If you’re like most people, appearing in traffic court likely is your first encounter with the judicial system. You therefore may be nervous and apprehensive about what to expect.
Actually, some of the most important traffic court things happen before you enter the courtroom. For instance, make sure you give yourself plenty of time to arrive on time after finding a parking space and getting through the security measures that basically all courts have instituted. Also, be sure to dress appropriately. Judges have a great deal of discretion with regard to how they conduct their courtrooms, and some judges evict defendants who show up wearing jeans, t-shirts, shorts, halter tops or other apparel the judge deems inappropriate.

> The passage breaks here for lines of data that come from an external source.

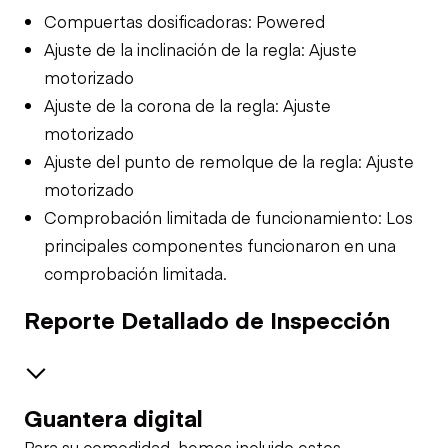
Compuertas dosificadoras: Powered
Ajuste de la inclinación de la regla: Ajuste
motorizado
Ajuste de la corona de la regla: Ajuste
motorizado
Ajuste del punto de remolque de la regla: Ajuste
motorizado
Comprobación limitada de funcionamiento: Los
principales componentes funcionaron en una
comprobación limitada.
Reporte Detallado de Inspección
Guantera digital
Safety
Para su comodidad, hemos incluido estos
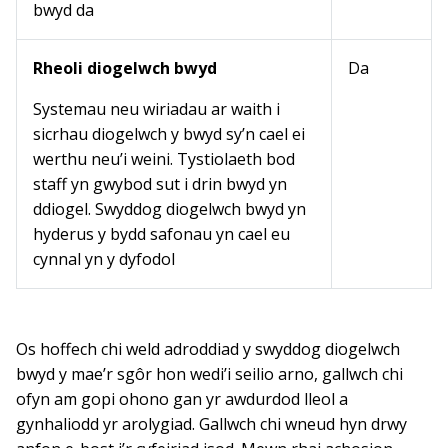
bwyd da
Rheoli diogelwch bwyd
Da
Systemau neu wiriadau ar waith i
sicrhau diogelwch y bwyd sy’n cael ei
werthu neu’i weini. Tystiolaeth bod
staff yn gwybod sut i drin bwyd yn
ddiogel. Swyddog diogelwch bwyd yn
hyderus y bydd safonau yn cael eu
cynnal yn y dyfodol
Os hoffech chi weld adroddiad y swyddog diogelwch
bwyd y mae’r sgôr hon wedi’i seilio arno, gallwch chi
ofyn am gopi ohono gan yr awdurdod lleol a
gynhaliodd yr arolygiad. Gallwch chi wneud hyn drwy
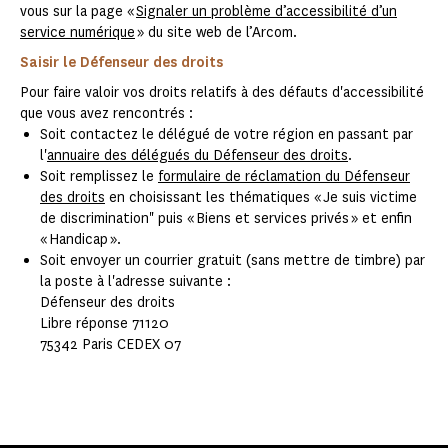
vous sur la page «
Signaler un problème d’accessibilité d’un
service numérique
» du site web de l’Arcom.
Saisir le Défenseur des droits
Pour faire valoir vos droits relatifs à des défauts d'accessibilité
que vous avez rencontrés :
Soit contactez le délégué de votre région en passant par
l'
annuaire des délégués du Défenseur des droits
.
Soit remplissez le
formulaire de réclamation du Défenseur
des droits
en choisissant les thématiques « Je suis victime
de discrimination" puis « Biens et services privés » et enfin
« Handicap ».
Soit envoyer un courrier gratuit (sans mettre de timbre) par
la poste à l'adresse suivante :
Défenseur des droits
Libre réponse 71120
75342 Paris CEDEX 07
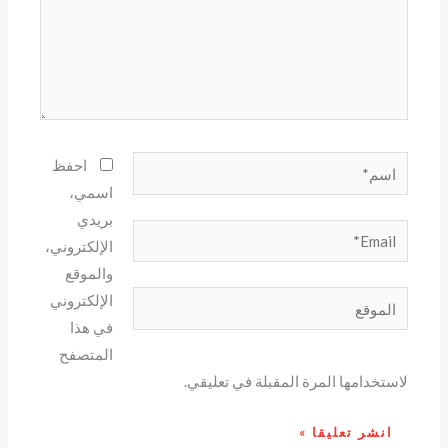
اسم*
احفظ
اسمي،
بريدي
Email*
الإلكتروني،
والموقع
الموقع
الإلكتروني
في هذا
المتصفح
لاستخدامها المرة المقبلة في تعليقي.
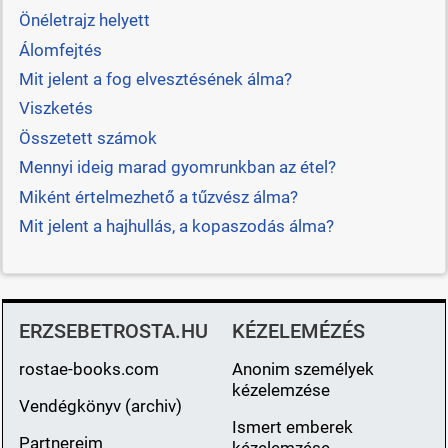
Önéletrajz helyett
Álomfejtés
Mit jelent a fog elvesztésének álma?
Viszketés
Összetett számok
Mennyi ideig marad gyomrunkban az étel?
Miként értelmezhető a tűzvész álma?
Mit jelent a hajhullás, a kopaszodás álma?
ERZSEBETROSTA.HU
KÉZELEMÉZÉS
rostae-books.com
Anonim személyek
kézelemzése
Vendégkönyv (archiv)
Ismert emberek
Partnereim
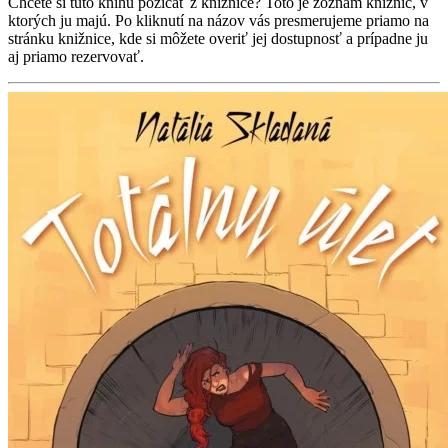
Chcete si túto knihu požičať z knižnice? Toto je zoznam knižníc, v
ktorých ju majú. Po kliknutí na názov vás presmerujeme priamo na
stránku knižnice, kde si môžete overiť jej dostupnosť a prípadne ju
aj priamo rezervovať.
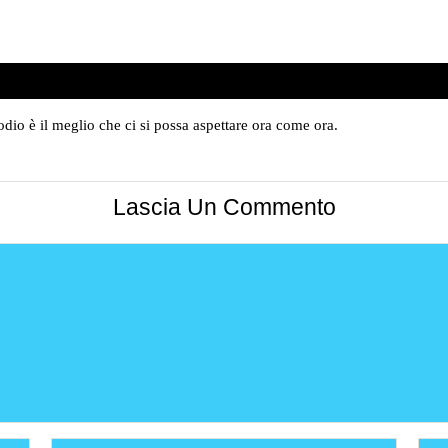
o è il meglio che ci si possa aspettare ora come ora.
Lascia Un Commento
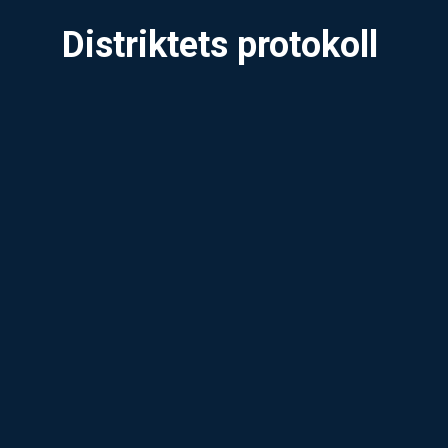
Distriktets protokoll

If this is the first time you’ve appeared on a specific ticket, it’s your arraignment hearing. When the judge calls your name, you and your attorney, if you have one, approach the bench, i.e., the large desk at which the judge sits, usually located on a platform higher than the rest of the courtroom.

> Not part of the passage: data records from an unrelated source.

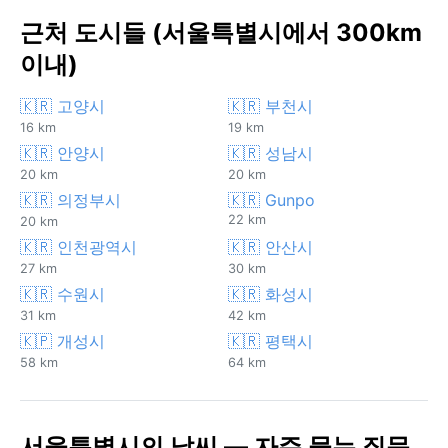
근처 도시들 (서울특별시에서 300km
이내)
🇰🇷 고양시
🇰🇷 부천시
16 km
19 km
🇰🇷 안양시
🇰🇷 성남시
20 km
20 km
🇰🇷 의정부시
🇰🇷 Gunpo
22 km
20 km
🇰🇷 인천광역시
🇰🇷 안산시
27 km
30 km
🇰🇷 수원시
🇰🇷 화성시
31 km
42 km
🇰🇵 개성시
🇰🇷 평택시
58 km
64 km
서울특별시의 날씨 — 자주 묻는 질문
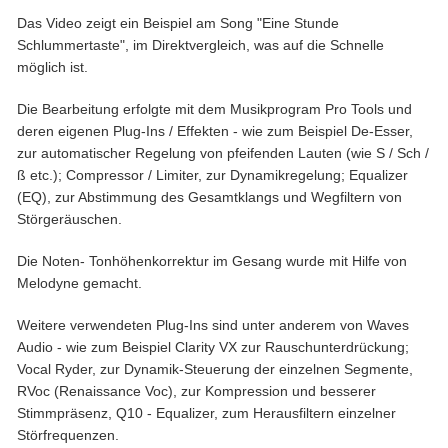
Das Video zeigt ein Beispiel am Song "Eine Stunde
Schlummertaste", im Direktvergleich, was auf die Schnelle
möglich ist.
Die Bearbeitung erfolgte mit dem Musikprogram Pro Tools und
deren eigenen Plug-Ins / Effekten - wie zum Beispiel De-Esser,
zur automatischer Regelung von pfeifenden Lauten (wie S / Sch /
ß etc.); Compressor / Limiter, zur Dynamikregelung; Equalizer
(EQ), zur Abstimmung des Gesamtklangs und Wegfiltern von
Störgeräuschen.
Die Noten- Tonhöhenkorrektur im Gesang wurde mit Hilfe von
Melodyne gemacht.
Weitere verwendeten Plug-Ins sind unter anderem von Waves
Audio - wie zum Beispiel Clarity VX zur Rauschunterdrückung;
Vocal Ryder, zur Dynamik-Steuerung der einzelnen Segmente,
RVoc (Renaissance Voc), zur Kompression und besserer
Stimmpräsenz, Q10 - Equalizer, zum Herausfiltern einzelner
Störfrequenzen.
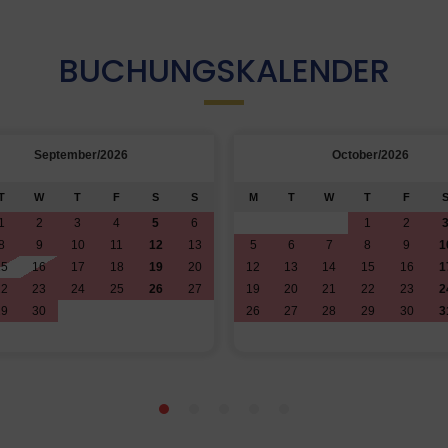
BUCHUNGSKALENDER
September/2026
October/2026
T
W
T
F
S
S
M
T
W
T
F
1
2
3
4
5
6
1
2
8
9
10
11
12
13
5
6
7
8
9
1
15
16
17
18
19
20
12
13
14
15
16
1
22
23
24
25
26
27
19
20
21
22
23
2
29
30
26
27
28
29
30
3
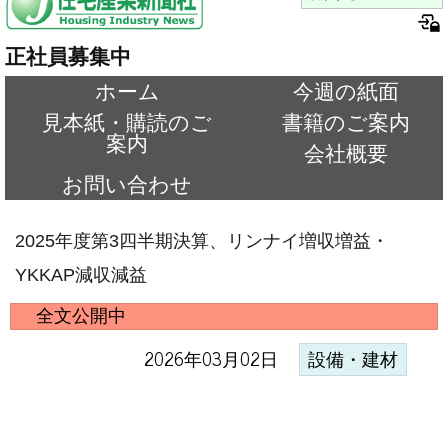
正社員募集中
ホーム
今週の紙面
見本紙・購読のご
書籍のご案内
案内
会社概要
お問い合わせ
2025年度第3四半期決算、リンナイ増収増益・
YKKAP減収減益
全文公開中
2026年03月02日
設備・建材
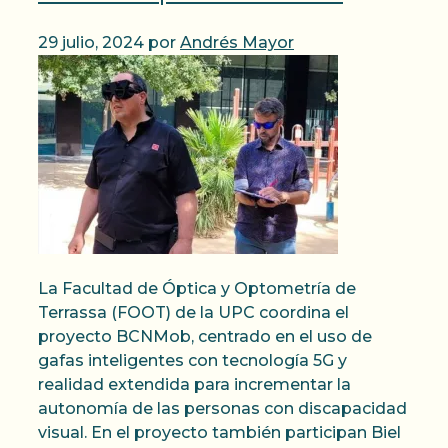
29 julio, 2024
por
Andrés Mayor
La Facultad de Óptica y Optometría de
Terrassa (FOOT) de la UPC coordina el
proyecto BCNMob, centrado en el uso de
gafas inteligentes con tecnología 5G y
realidad extendida para incrementar la
autonomía de las personas con discapacidad
visual. En el proyecto también participan Biel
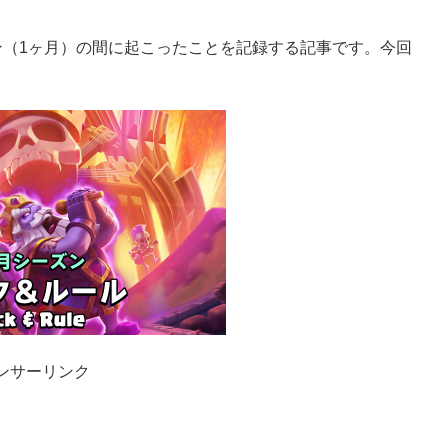
ン（1ヶ月）の間に起こったことを記録する記事です。今回
ンサーリンク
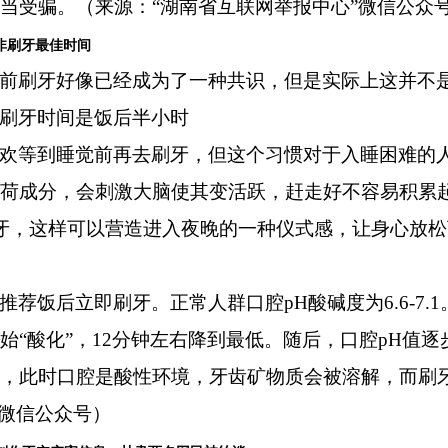
当受骗。（来源：“湖南省互联网举报中心”微信公众
非刷牙最佳时间
前刷牙好像已经成为了一种共识，但是实际上这并不
刷牙时间是饭后半小时
欢等到睡觉前再去刷牙，但这个习惯对于入睡困难的
薄荷成分，会刺激大脑使其变活跃，赶走好不容易积累
牙，这样可以营造进入夜晚的一种仪式感，让身心放
推荐饭后立即刷牙。正常人群口腔pH酸碱度为6.6-7.
始“酸化”，12分钟左右降到最低。随后，口腔pH值
，此时口腔是酸性环境，牙齿矿物质会被溶解，而刷
”微信公众号）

The judge will read the charge(s) against you and ask you how you want to plead. If you plead guilty, the judge will tell you the fine and court costs you’ll need to pay and the date by which you need to pay them. If you plead not guilty, the judge will either proceed immediately to your trial or what’s more likely is that he or she will set a new court date.
If you choose to go to trial, you should seriously consider hiring an experienced local traffic court lawyer to represent you. While you have every right to represent yourself, this is unwise. Why? Because you, as a layman, have little, if any knowledge of court rules, procedural rules or evidentiary rules. The prosecutor does, of course, which puts you at a great disadvantage if you choose to represent yourself. If you are looking for a traffic ticket attorney in New Jersey, then a firm like Rispoli & Borneo, PC can help answer your questions or begin your case.
Step by Step Trial Process
Traffic court cases are almost always tried to the judge only, not a jury. The prosecution goes first. The prosecutor will call the officer who issued your ticket to the witness stand. If the officer is not present, the judge likely will dismiss the charges against you.
If the officer is present, the prosecutor will question him or her about the circumstances surrounding your ticket. This is called the direct examination. You or your attorney then have the opportunity to cross-examine the officer. This procedure repeats for each witness the prosecutor calls.
Then, it’s your turn to call your own witnesses. You are never under any obligation to testify on your own behalf, but you can if you choose. If you do though, the prosecutor can cross-examine you.
Finally, after both sides present all their evidence, the judge decides whether or not to find you guilty of the charges against you.